## WHAT YOU HAVE TO DO
Every line in the entries where "rekrutera" is found should be copied.

MATERIAL SHOWN below:

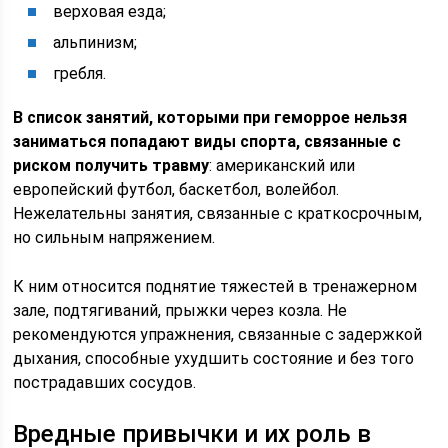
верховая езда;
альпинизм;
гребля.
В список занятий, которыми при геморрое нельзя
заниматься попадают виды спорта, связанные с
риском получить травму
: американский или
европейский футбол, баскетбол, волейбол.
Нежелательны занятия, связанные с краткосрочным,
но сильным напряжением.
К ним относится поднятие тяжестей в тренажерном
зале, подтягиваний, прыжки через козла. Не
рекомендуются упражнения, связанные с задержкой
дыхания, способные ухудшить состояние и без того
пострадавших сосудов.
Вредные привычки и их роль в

End of MATERIAL SHOWN.
MATERIAL SHOWN below:

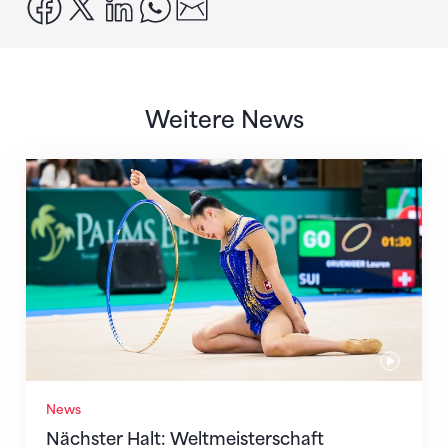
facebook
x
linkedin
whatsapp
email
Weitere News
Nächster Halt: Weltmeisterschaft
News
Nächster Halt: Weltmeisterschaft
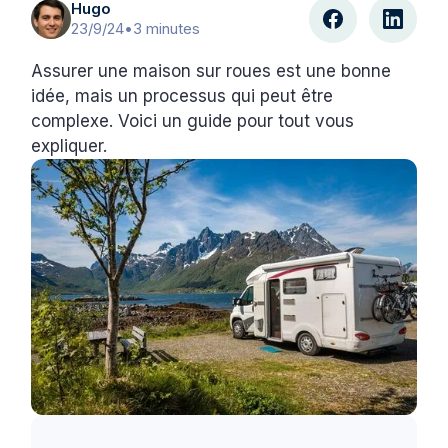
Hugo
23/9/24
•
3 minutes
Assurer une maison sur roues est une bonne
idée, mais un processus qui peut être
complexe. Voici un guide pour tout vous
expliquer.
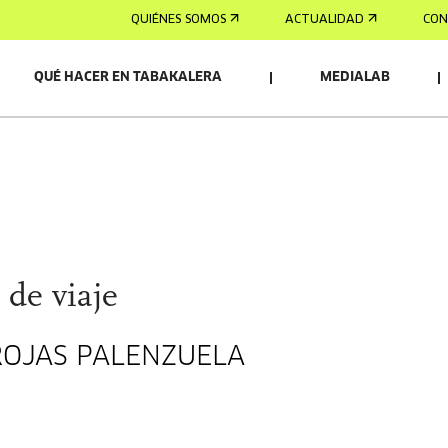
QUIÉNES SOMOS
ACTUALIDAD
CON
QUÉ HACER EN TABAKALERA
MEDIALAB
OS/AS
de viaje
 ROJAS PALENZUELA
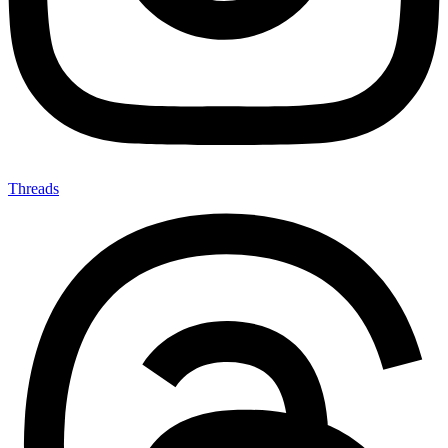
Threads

End of MATERIAL SHOWN.
MATERIAL SHOWN below:

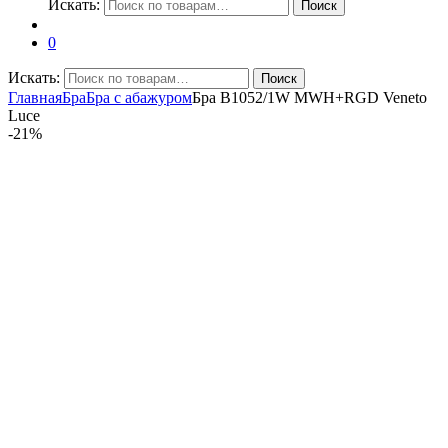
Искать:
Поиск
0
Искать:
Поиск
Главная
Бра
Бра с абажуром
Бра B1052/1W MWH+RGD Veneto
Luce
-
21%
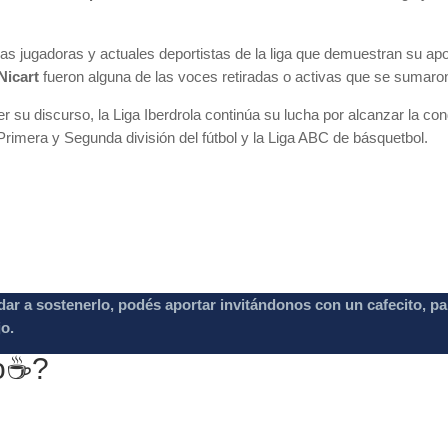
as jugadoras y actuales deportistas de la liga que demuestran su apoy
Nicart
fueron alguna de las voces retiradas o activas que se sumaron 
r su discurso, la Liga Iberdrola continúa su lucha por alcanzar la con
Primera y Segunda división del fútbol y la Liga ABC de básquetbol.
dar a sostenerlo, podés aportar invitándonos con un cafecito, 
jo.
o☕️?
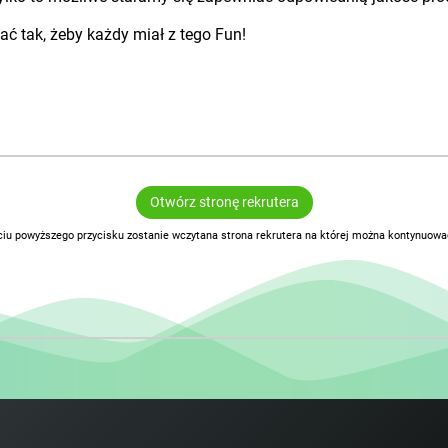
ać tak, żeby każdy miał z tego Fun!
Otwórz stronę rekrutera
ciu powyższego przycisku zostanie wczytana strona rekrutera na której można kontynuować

End of MATERIAL SHOWN.

## REPLY
Otwórz stronę rekrutera
ciu powyższego przycisku zostanie wczytana strona rekrutera na której można kontynuować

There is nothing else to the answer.